======== DATA IN THIS EXERCISE ========
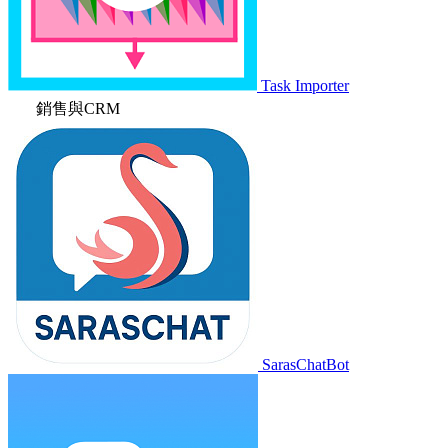
Task Importer
銷售與CRM
SarasChatBot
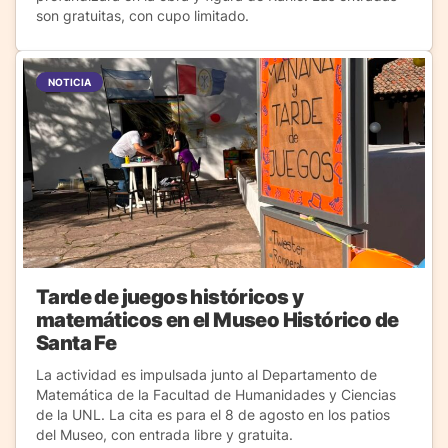
son gratuitas, con cupo limitado.
NOTICIA
Tarde de juegos históricos y
matemáticos en el Museo Histórico de
Santa Fe
La actividad es impulsada junto al Departamento de
Matemática de la Facultad de Humanidades y Ciencias
de la UNL. La cita es para el 8 de agosto en los patios
del Museo, con entrada libre y gratuita.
========
■ **AIM OF THE EXERCISE**
Within the listing above, say how many lines contain the string "Museo". Reply with the number only.

■ **ANSWER**
2